_Exercise_
Return the listing verbatim, images left out.

--------

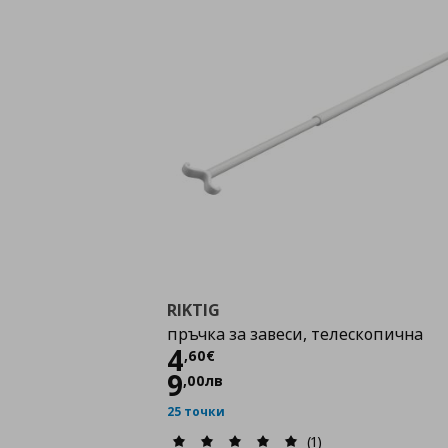
RIKTIG
пръчка за завеси, телескопична
Цена
4,60 €
4
,
60
€
9
,
00
лв
25 точки
(1)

--------

_Answer box_
RIKTIG
пръчка за завеси, телескопична
Цена
4,60 €
4
,
60
€
9
,
00
лв
25 точки
(1)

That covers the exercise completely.